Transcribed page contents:
BEGIN
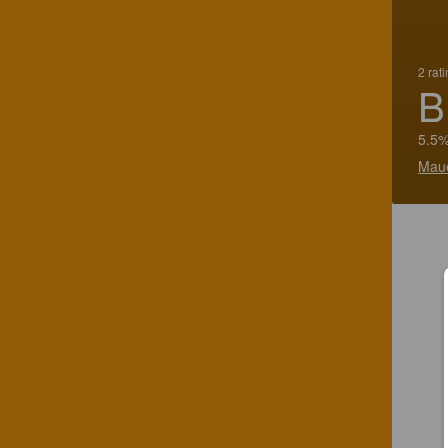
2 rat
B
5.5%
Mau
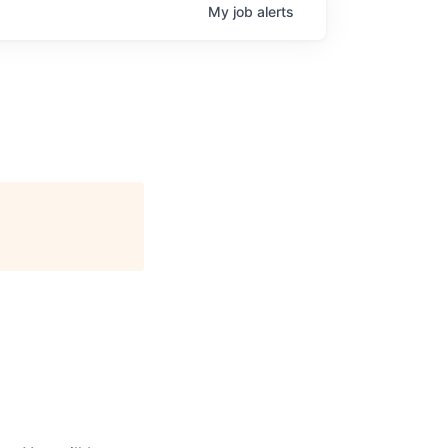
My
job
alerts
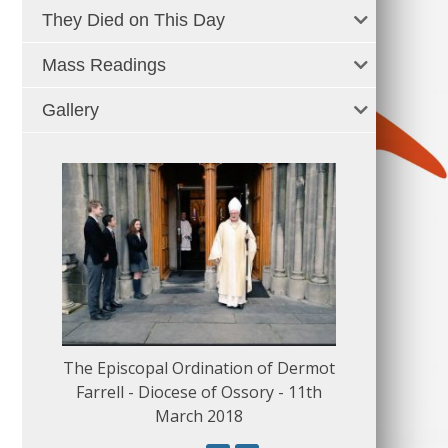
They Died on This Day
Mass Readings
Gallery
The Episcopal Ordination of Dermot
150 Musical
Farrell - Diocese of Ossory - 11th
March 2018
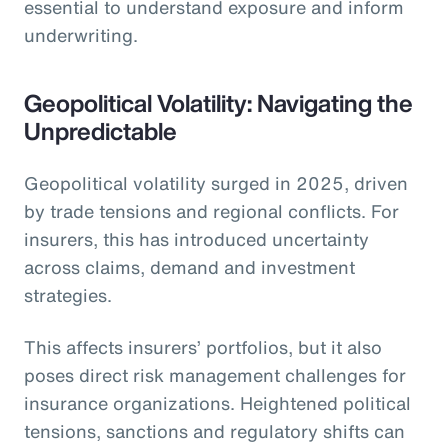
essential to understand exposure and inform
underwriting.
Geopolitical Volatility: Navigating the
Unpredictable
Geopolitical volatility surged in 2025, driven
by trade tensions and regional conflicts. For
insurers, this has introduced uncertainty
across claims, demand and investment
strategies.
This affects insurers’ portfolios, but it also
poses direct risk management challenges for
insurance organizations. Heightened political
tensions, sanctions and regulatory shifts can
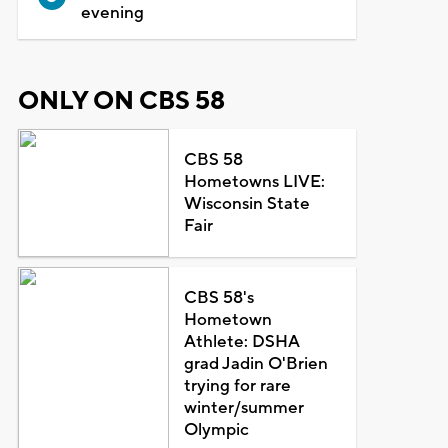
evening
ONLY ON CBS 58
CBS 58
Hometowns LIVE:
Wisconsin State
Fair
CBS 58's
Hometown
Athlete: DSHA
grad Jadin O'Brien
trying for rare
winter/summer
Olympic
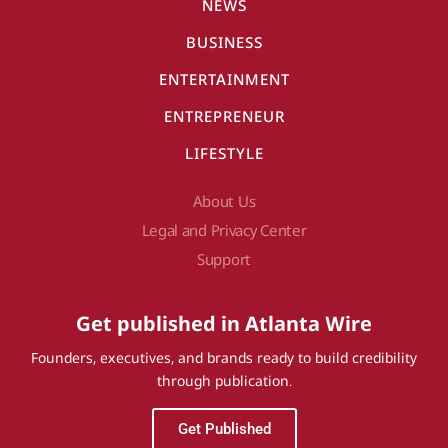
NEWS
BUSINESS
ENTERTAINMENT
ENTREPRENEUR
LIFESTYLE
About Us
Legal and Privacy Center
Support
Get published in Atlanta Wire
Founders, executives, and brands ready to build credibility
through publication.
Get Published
END
What the exercise asks:
Every line of the entries above that holds "Geopolitical" should be copied out.

Result:
Geopolitical Volatility: Navigating the
Geopolitical volatility surged in 2025, driven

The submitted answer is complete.